Par dernières conclusions transmises au greffe le 26 septembre 2016 auxquelles il est

expressément renvoyé, M X-L A demande à la cour de :

• Le déclarer recevable et bien fondé;

• Confirmer le jugement en toutes ses dispositions,

• Rejeter l’ensemble des demandes de G Z

• Constater que la créance de X-L A et de B A est évaluée provisoirement à la somme de 233 235 € en principal outre les frais et intérêts, sauf à parfaire ;

• Maintenir la mesure conservatoire pratiquée en exécution de l’ordonnance du 5 mai 2015 en garantie du paiement de la somme cantonnée à 233 235 € ;

• Dire et juger régulière et bien fondée la saisie conservatoire pratiquée le 6 mai 2015 et dénoncée le 12 mai 2015;

• Condamner G Z au paiement d’une somme de 5.000 € au titre de l’article 700 du code de procédure civile et aux entiers dépens dont distraction au profit de Maître Franck LAFON, avocat, conformément aux dispositions de l’article 699 du CPC.
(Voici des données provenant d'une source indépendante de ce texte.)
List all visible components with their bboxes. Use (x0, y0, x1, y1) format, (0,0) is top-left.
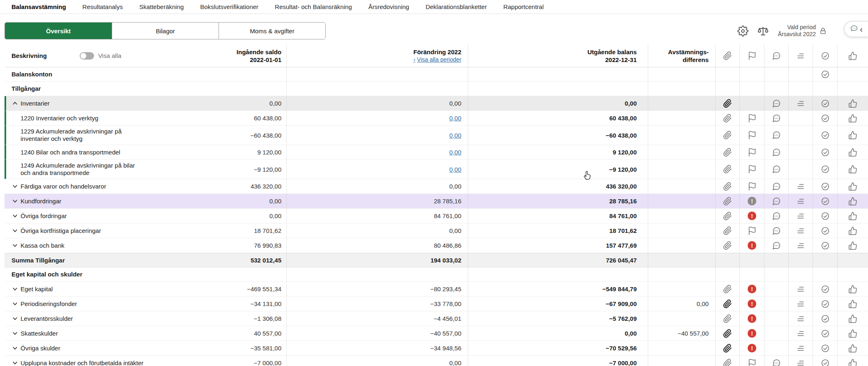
chevron-down-icon[interactable] (12, 227, 18, 234)
thumbs-up-icon[interactable] (848, 165, 857, 174)
check-circle-icon[interactable] (821, 359, 830, 366)
check-circle-icon[interactable] (821, 182, 830, 191)
visa-alla-perioder-link[interactable]: ‹ Visa alla perioder (413, 56, 461, 64)
table-row[interactable]: Övriga fordringar0,0084 761,0084 761,00! (5, 209, 868, 223)
table-row[interactable]: 1229 Ackumulerade avskrivningar på inven… (5, 126, 868, 145)
warning-icon[interactable]: ! (748, 314, 756, 323)
flag-icon[interactable] (748, 226, 757, 235)
paperclip-icon[interactable] (723, 299, 732, 308)
notes-icon[interactable] (796, 226, 805, 235)
check-circle-icon[interactable] (821, 131, 830, 140)
settings-gear-icon[interactable] (737, 25, 748, 37)
paperclip-icon[interactable] (723, 165, 732, 174)
check-circle-icon[interactable] (821, 212, 830, 221)
table-row[interactable]: Leverantörsskulder−1 306,08−4 456,01−5 7… (5, 311, 868, 326)
paperclip-icon[interactable] (723, 99, 732, 108)
notes-icon[interactable] (796, 299, 805, 308)
thumbs-up-icon[interactable] (848, 329, 857, 338)
notes-icon[interactable] (796, 344, 805, 353)
forandring-period-link[interactable]: 0,00 (449, 166, 461, 173)
paperclip-icon[interactable] (723, 344, 732, 353)
thumbs-up-icon[interactable] (848, 314, 857, 323)
comment-icon[interactable] (772, 182, 781, 191)
nav-item-arsredovisning[interactable]: Årsredovisning (368, 3, 409, 10)
comment-icon[interactable] (772, 165, 781, 174)
comment-icon[interactable] (772, 197, 781, 206)
nav-item-rapportcentral[interactable]: Rapportcentral (503, 3, 543, 10)
paperclip-icon[interactable] (723, 359, 732, 366)
thumbs-up-icon[interactable] (848, 182, 857, 191)
chevron-down-icon[interactable] (12, 242, 18, 249)
check-circle-icon[interactable] (821, 329, 830, 338)
thumbs-up-icon[interactable] (848, 99, 857, 108)
flag-icon[interactable] (748, 165, 757, 174)
reconciliation-scale-icon[interactable] (757, 25, 769, 37)
notes-icon[interactable] (796, 99, 805, 108)
warning-icon[interactable]: ! (748, 344, 756, 352)
flag-icon[interactable] (748, 131, 757, 140)
thumbs-up-icon[interactable] (848, 148, 857, 157)
nav-item-balansavstamning[interactable]: Balansavstämning (12, 3, 66, 10)
flag-icon[interactable] (748, 182, 757, 191)
forandring-period-link[interactable]: 0,00 (449, 115, 461, 122)
comment-icon[interactable] (772, 226, 781, 235)
thumbs-up-icon[interactable] (848, 114, 857, 123)
check-circle-icon[interactable] (821, 70, 830, 79)
notes-icon[interactable] (796, 212, 805, 221)
chevron-down-icon[interactable] (12, 330, 18, 337)
notes-icon[interactable] (796, 285, 805, 294)
check-circle-icon[interactable] (821, 241, 830, 250)
comment-icon[interactable] (772, 131, 781, 140)
forandring-period-link[interactable]: 0,00 (449, 149, 461, 156)
paperclip-icon[interactable] (723, 197, 732, 206)
paperclip-icon[interactable] (723, 314, 732, 323)
table-row[interactable]: 1220 Inventarier och verktyg60 438,000,0… (5, 111, 868, 126)
check-circle-icon[interactable] (821, 299, 830, 308)
paperclip-icon[interactable] (723, 182, 732, 191)
check-circle-icon[interactable] (821, 344, 830, 353)
paperclip-icon[interactable] (723, 329, 732, 338)
notes-icon[interactable] (796, 197, 805, 206)
warning-icon[interactable]: ! (748, 329, 756, 338)
tab-oversikt[interactable]: Översikt (5, 23, 112, 39)
warning-icon[interactable]: ! (748, 241, 756, 250)
table-row[interactable]: Periodiseringsfonder−34 131,00−33 778,00… (5, 297, 868, 311)
table-row[interactable]: Upplupna kostnader och förutbetalda intä… (5, 356, 868, 366)
thumbs-up-icon[interactable] (848, 212, 857, 221)
paperclip-icon[interactable] (723, 241, 732, 250)
chevron-down-icon[interactable] (12, 345, 18, 352)
flag-icon[interactable] (748, 359, 757, 366)
check-circle-icon[interactable] (821, 285, 830, 294)
chevron-down-icon[interactable] (12, 300, 18, 307)
table-row[interactable]: Inventarier0,000,000,00 (5, 96, 868, 111)
table-row[interactable]: 1249 Ackumulerade avskrivningar på bilar… (5, 160, 868, 179)
table-row[interactable]: Eget kapital−469 551,34−80 293,45−549 84… (5, 282, 868, 297)
notes-icon[interactable] (796, 241, 805, 250)
chevron-down-icon[interactable] (12, 285, 18, 292)
flag-icon[interactable] (748, 148, 757, 157)
warning-icon[interactable]: ! (748, 285, 756, 293)
table-row[interactable]: 1240 Bilar och andra transportmedel9 120… (5, 145, 868, 160)
comment-icon[interactable] (772, 359, 781, 366)
paperclip-icon[interactable] (723, 131, 732, 140)
nav-item-skatteberakning[interactable]: Skatteberäkning (139, 3, 184, 10)
nav-item-deklarationsblanketter[interactable]: Deklarationsblanketter (426, 3, 487, 10)
lock-icon[interactable] (819, 27, 827, 35)
notes-icon[interactable] (796, 329, 805, 338)
paperclip-icon[interactable] (723, 148, 732, 157)
comment-icon[interactable] (772, 241, 781, 250)
chevron-down-icon[interactable] (12, 183, 18, 190)
chevron-down-icon[interactable] (12, 212, 18, 219)
check-circle-icon[interactable] (821, 99, 830, 108)
nav-item-resultatanalys[interactable]: Resultatanalys (83, 3, 123, 10)
table-row[interactable]: Färdiga varor och handelsvaror436 320,00… (5, 179, 868, 194)
table-row[interactable]: Övriga skulder−35 581,00−34 948,56−70 52… (5, 341, 868, 356)
flag-icon[interactable] (748, 114, 757, 123)
warning-icon[interactable]: ! (748, 299, 756, 308)
check-circle-icon[interactable] (821, 314, 830, 323)
tab-moms-avgifter[interactable]: Moms & avgifter (219, 23, 325, 39)
thumbs-up-icon[interactable] (848, 344, 857, 353)
check-circle-icon[interactable] (821, 148, 830, 157)
thumbs-up-icon[interactable] (848, 197, 857, 206)
forandring-period-link[interactable]: 0,00 (449, 132, 461, 139)
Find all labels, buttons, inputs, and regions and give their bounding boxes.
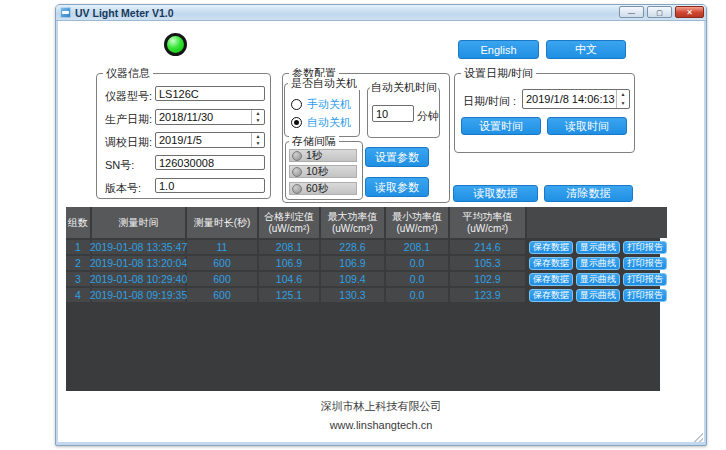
sn-input[interactable] (155, 155, 265, 170)
spin-down-icon[interactable]: ▼ (621, 101, 626, 106)
show-curve-button[interactable]: 显示曲线 (576, 257, 620, 270)
disabled-radio-icon (292, 151, 302, 161)
save-data-button[interactable]: 保存数据 (529, 273, 573, 286)
table-cell-duration: 600 (187, 256, 257, 270)
table-cell-max: 228.6 (321, 240, 384, 254)
table-header-min-power: 最小功率值(uW/cm²) (386, 207, 448, 238)
read-time-button[interactable]: 读取时间 (547, 117, 627, 135)
table-cell-min: 0.0 (386, 256, 448, 270)
english-language-button[interactable]: English (458, 40, 539, 59)
window-title: UV Light Meter V1.0 (75, 7, 174, 19)
table-cell-min: 0.0 (386, 272, 448, 286)
show-curve-button[interactable]: 显示曲线 (576, 273, 620, 286)
table-cell-duration: 11 (187, 240, 257, 254)
version-input[interactable] (155, 178, 265, 193)
table-cell-time: 2019-01-08 13:20:04 (92, 256, 185, 270)
production-date-spinner: ▲▼ (155, 109, 265, 125)
table-cell-pass: 106.9 (259, 256, 319, 270)
app-window: UV Light Meter V1.0 — ▢ ✕ English 中文 仪器信… (55, 4, 707, 446)
table-cell-pass: 104.6 (259, 272, 319, 286)
spin-down-icon[interactable]: ▼ (256, 141, 261, 146)
show-curve-button[interactable]: 显示曲线 (576, 241, 620, 254)
manual-shutdown-label: 手动关机 (307, 97, 351, 112)
spin-up-icon[interactable]: ▲ (256, 111, 261, 116)
table-cell-max: 109.4 (321, 272, 384, 286)
auto-off-time-title: 自动关机时间 (370, 81, 438, 94)
show-curve-button[interactable]: 显示曲线 (576, 289, 620, 302)
datetime-spin-arrows[interactable]: ▲▼ (616, 90, 629, 108)
close-button[interactable]: ✕ (675, 6, 704, 18)
version-label: 版本号: (105, 181, 141, 196)
chinese-language-button[interactable]: 中文 (546, 40, 626, 59)
instrument-info-title: 仪器信息 (103, 67, 153, 80)
save-data-button[interactable]: 保存数据 (529, 289, 573, 302)
interval-10s-radio: 10秒 (289, 165, 357, 178)
save-data-button[interactable]: 保存数据 (529, 241, 573, 254)
auto-shutdown-label: 自动关机 (307, 115, 351, 130)
website-link[interactable]: www.linshangtech.cn (56, 419, 706, 431)
radio-selected-icon[interactable] (291, 117, 302, 128)
table-cell-avg: 123.9 (450, 288, 525, 302)
calibration-date-spin-arrows[interactable]: ▲▼ (251, 133, 264, 147)
table-header-group: 组数 (66, 207, 90, 238)
interval-60s-radio: 60秒 (289, 182, 357, 195)
calibration-date-spinner: ▲▼ (155, 132, 265, 148)
table-cell-group: 2 (66, 256, 90, 270)
datetime-label: 日期/时间 : (463, 94, 516, 109)
set-params-button[interactable]: 设置参数 (365, 147, 429, 167)
sn-label: SN号: (105, 158, 134, 173)
auto-shutdown-radio[interactable]: 自动关机 (291, 115, 351, 130)
table-header-time: 测量时间 (92, 207, 185, 238)
app-icon (60, 7, 71, 18)
table-cell-max: 106.9 (321, 256, 384, 270)
set-time-button[interactable]: 设置时间 (461, 117, 541, 135)
print-report-button[interactable]: 打印报告 (623, 289, 667, 302)
resize-grip[interactable] (694, 433, 703, 442)
table-row-actions: 保存数据 显示曲线 打印报告 (527, 288, 667, 302)
spin-up-icon[interactable]: ▲ (256, 134, 261, 139)
interval-1s-radio: 1秒 (289, 149, 357, 162)
spin-up-icon[interactable]: ▲ (621, 92, 626, 97)
minimize-button[interactable]: — (619, 6, 644, 18)
print-report-button[interactable]: 打印报告 (623, 257, 667, 270)
save-data-button[interactable]: 保存数据 (529, 257, 573, 270)
production-date-input[interactable] (156, 110, 257, 124)
datetime-input[interactable] (523, 90, 622, 108)
production-date-spin-arrows[interactable]: ▲▼ (251, 110, 264, 124)
table-cell-avg: 105.3 (450, 256, 525, 270)
radio-circle-icon[interactable] (291, 99, 302, 110)
print-report-button[interactable]: 打印报告 (623, 273, 667, 286)
table-row-actions: 保存数据 显示曲线 打印报告 (527, 240, 667, 254)
calibration-date-input[interactable] (156, 133, 257, 147)
manual-shutdown-radio[interactable]: 手动关机 (291, 97, 351, 112)
auto-off-minutes-input[interactable] (372, 105, 414, 122)
company-name: 深圳市林上科技有限公司 (56, 399, 706, 414)
minutes-unit-label: 分钟 (417, 109, 439, 124)
model-input[interactable] (155, 86, 265, 101)
disabled-radio-icon (292, 167, 302, 177)
storage-interval-group: 存储间隔 1秒 10秒 60秒 (285, 141, 363, 200)
title-bar[interactable]: UV Light Meter V1.0 — ▢ ✕ (56, 5, 706, 21)
datetime-spinner: ▲▼ (522, 89, 630, 109)
read-data-button[interactable]: 读取数据 (453, 185, 538, 202)
datetime-group: 设置日期/时间 日期/时间 : ▲▼ 设置时间 读取时间 (454, 73, 635, 153)
connection-status-led-icon (164, 33, 187, 56)
table-header-actions (527, 207, 667, 238)
table-cell-duration: 600 (187, 272, 257, 286)
table-cell-min: 208.1 (386, 240, 448, 254)
table-cell-min: 0.0 (386, 288, 448, 302)
storage-interval-title: 存储间隔 (289, 135, 339, 148)
clear-data-button[interactable]: 清除数据 (544, 185, 633, 202)
instrument-info-group: 仪器信息 仪器型号: 生产日期: ▲▼ 调校日期: ▲▼ SN号: 版本号: (96, 73, 271, 199)
print-report-button[interactable]: 打印报告 (623, 241, 667, 254)
table-cell-time: 2019-01-08 10:29:40 (92, 272, 185, 286)
read-params-button[interactable]: 读取参数 (365, 177, 429, 197)
table-header-max-power: 最大功率值(uW/cm²) (321, 207, 384, 238)
datetime-group-title: 设置日期/时间 (461, 67, 536, 80)
measurement-table: 组数 测量时间 测量时长(秒) 合格判定值(uW/cm²) 最大功率值(uW/c… (66, 207, 660, 391)
calibration-date-label: 调校日期: (105, 135, 152, 150)
maximize-button[interactable]: ▢ (647, 6, 672, 18)
table-header-pass-value: 合格判定值(uW/cm²) (259, 207, 319, 238)
spin-down-icon[interactable]: ▼ (256, 118, 261, 123)
table-row-actions: 保存数据 显示曲线 打印报告 (527, 272, 667, 286)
Il précise qu’alors que la bonne entente a toujours régné dans la famille, son frère et lui ont découvert

après le décès de leur mère, que leur s’ur avait depuis 1992 lourdement endetté leur mère, falsifié sa

signature sur ses chéquiers et sur des lettres de change, et qu’elle s’était fait consentir dans des

conditions douteuses, des donations et testaments à leur insu, pour, après avoir promis que le

patrimoine resterait dans la famille, se dépouiller finalement au profit d’une simple collègue de

travail. Les rapports des experts médicaux, graphologue et comptable sont très défavorables à

Y A et à G Z, qui tout comme leur s’ur organise son insolvabilité. Après la

mainlevée d’une précédente saisie des loyers, elle a dilapidé le montant restitué sans distraire la part

rapportable, et sans parvenir à régler complètement ses propres dettes, notamment sa quote-part des

charges de copropriété dans la succession A, tout en engageant des procédures qui ont toutes

tourné en sa défaveur après constatation de sa mauvaise foi, ce qui démontre qu’ils auront les plus

grandes peines à lui faire rapporter à la succession sa quote-part des loyers perçus sur l’immeuble,

dont elle reconnaît le principe. En leur qualité d’héritiers réservataires ils ont un droit propre et

indépendant de l’administrateur de la succession, à poursuivre Mme Z qui est seule débitrice

de l’indemnité de rapport des loyers perçus. La précédente procédure qui a abouti à la mainlevée

d’une autre saisie n’a aucune autorité de close jugée eu égard aux circonstances ultérieures qui ont

pour effet le doublement des sommes sont elle doit le rapport et la disparition de ces sommes, étant

précisé que ces loyers litigieux s’avèrent constituer sa seule source de revenus, et qu’elle ne dispose

plus d’un actif suffisant dans les successions pour s’acquitter de l’indemnité de réduction sur la

donation de l’immeuble, et de l’indemnité de rapport sur les loyers encaissés, sans compter les droits

fiscaux de 60% la concernant sur la succession de Y A en tant que tiers à la famille.

Par dernières conclusions transmises au greffe le 3 octobre 2016 auxquelles il est expressément

renvoyé, M B A demande à la cour de :

• Débouter G Z de l’intégralité de ses demandes, fins et conclusions ;

• Confirmer en toutes ses dispositions le jugement querellé ;

• Condamner Madame G Z au paiement d’une somme de 5.000 € au titre de l’article 700 du code de procédure civile ;

• Condamner Madame G Z aux entiers dépens dont distraction au profit de Maître DEBRAY pour ceux le concernant.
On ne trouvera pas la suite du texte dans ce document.